Get it in one CMAKE command

If the LAMMPS git repo is cloned, and a build directory is created in the root directory, the CMAKE part of the building process can be completed in one go. You'll obviously have to change the part about python executable, but having it in one command is nice.

cmake -G "Unix Makefiles" -D PKG_ASPHERE=yes -D PKG_BODY=yes -D PKG_CLASS2=yes -D PKG_CORESHELL=yes
-D PKG_DIPOLE=yes -D PKG_GPU=yes -D GPU_API=cuda -D GPU_ARCH=\<gpu_architecture\> -D CUDPP_OPT=yes
-D PKG_GRANULAR=yes -D PKG_KIM=yes -D DOWNLOAD_KIM=yes -D PKG_KSPACE=yes -D PKG_MANYBODY=yes -D
PKG_MC=yes -D PKG_MISC=yes -D PKG_OPT=yes -D PKG_PERI=yes -D PKG_PYTHON=yes -D PKG_QEQ=yes -D
PKG_REPLICA=yes -D PKG_RIGID=yes -D PKG_SHOCK=yes -D PKG_SPIN=yes -D PKG_USER-COLVARS=yes -D
PKG_USER-DIFFRACTION=yes -D PKG_USER-DRUDE=yes -D PKG_USER-FEP=yes -D PKG_USER-MISC=yes -D
PKG_USER-MEAMC=yes -D PKG_USER-OMP=yes -D PKG_USER-PHONON=yes -D PKG_USER-QTB=yes -D
PKG_USER-REAXC=yes -D PKG_USER-TALLY=yes -D PKG_USER-VTK=yes -D PYTHON_EXECUTABLE=\<path to python
bin\> -D BUILD_OMP=yes -D BUILD_EXE=yes -D BUILD_LIB=yes -D BUILD_SHARED_LIBS=yes ../cmake

KOKKOS Broken?

That being said, I could not get KOKKOS to compile almost no matter what I did.

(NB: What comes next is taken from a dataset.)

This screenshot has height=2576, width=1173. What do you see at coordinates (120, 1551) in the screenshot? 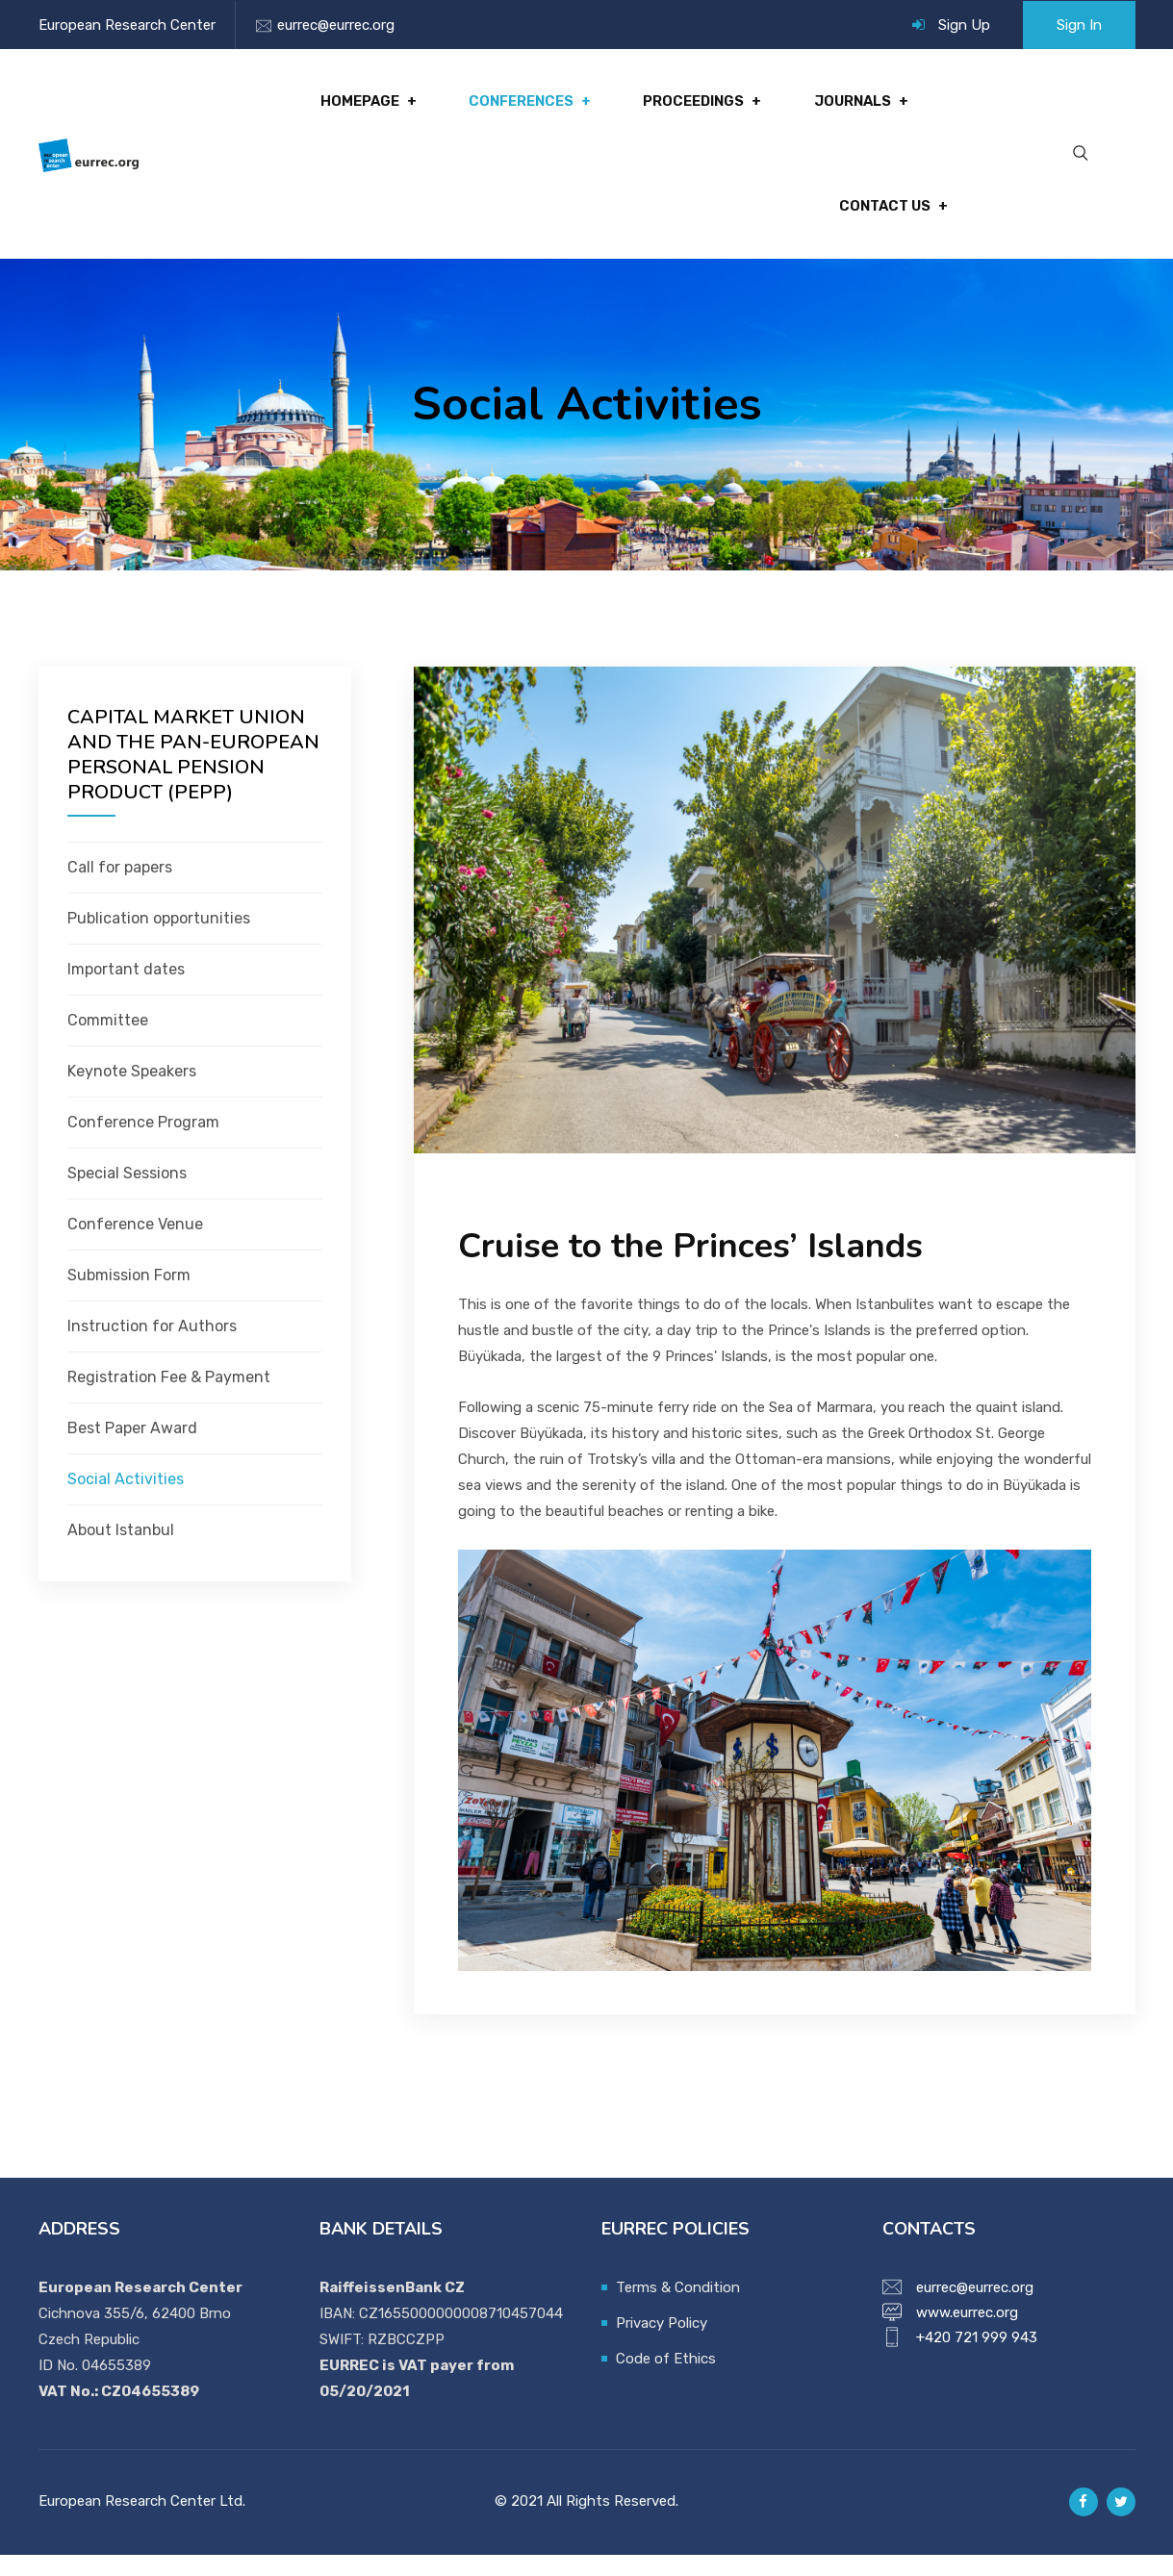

I followed the instructions on the LAMMPS website only to discover that gcc 8 is not supported. I tried using gcc 4.9, which is on the Arch User Repository, but that didn't work either. In any case, choosing not to build KOKKOS seems bad, since it offers what seems like a lot of GPU-enabled features. I'll probably revisit this issue in the future, and if I find anything else I'll update this post.